Shortly after I wrote that, I had to get rushed to the ER and stayed in the hospital for about twenty days. One of the tumors in my lungs was blocking the medicine that would've helped with the pneumonia, and there wasn't much they could do, as they'd already performed one high-risk surgery on me. They stuck me on numerous meds to see which would reduce the constant pain I was in including Percocet which combined with the fever made me convinced that I was five different people in five different realities and gave me nightmares I was trapped and couldn't physically wake up from. (I'm on morphine now.)
In the end, it was just a matter of waiting to see if I'd miraculously get better or die.
Or at least it was, until my oncologist got me approved for Alectinib, a drug specifically designed to treat ALK-related lung cancer. Within a week after taking it, I was able to sit up again and my health started improving drastically.
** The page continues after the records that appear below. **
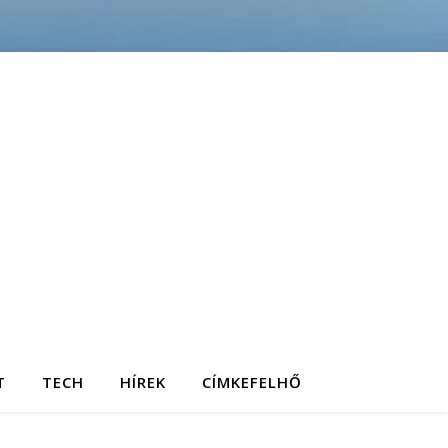
T
TECH
HÍREK
CÍMKEFELHŐ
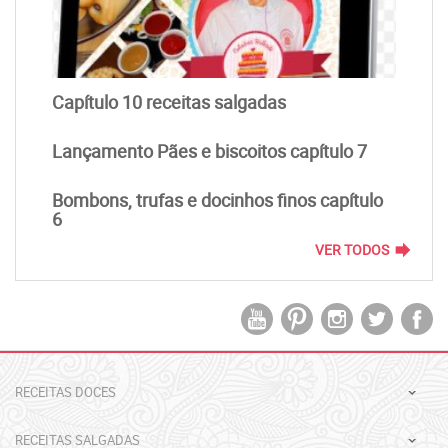
Capítulo 10 receitas salgadas
Lançamento Pães e biscoitos capítulo 7
Bombons, trufas e docinhos finos capítulo
6
forward
VER TODOS
RECEITAS DOCES
RECEITAS SALGADAS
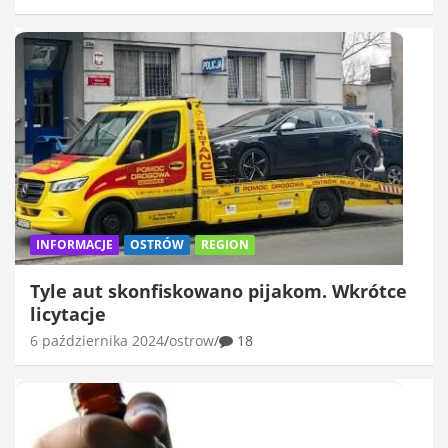
INFORMACJE
OSTRÓW
REGION
Tyle aut skonfiskowano pijakom. Wkrótce
licytacje
6 października 2024
ostrow
18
A year later I've gone from dangerously underweight and being unable to keep any food down to my oncologist darkly hinting about putting me on a diet. I can walk for about a mile without rest, when I used to have to to hobble and limp around, like an old man before my time.
Best of all, I can bend over and pick stuff up off the floor without screaming and nearly blacking out from pain.
So, I'm alive. I'm on a 'wonder drug' that'll keep me going until my body randomly begins to reject it, and that's when the Fun Cancer Stuff starts. It's not a cure, but it is a reprieve.
It aches to breathe too deeply. I sleep all day sometimes. I'm a bit out of my head on painkillers, and I'm taking a ton of other pills every day that have their own side effects. I never wanted to collect disability, or make other people pay for my treatment, and I feel guilty about it every day. I'm going nowhere and doing nothing all day.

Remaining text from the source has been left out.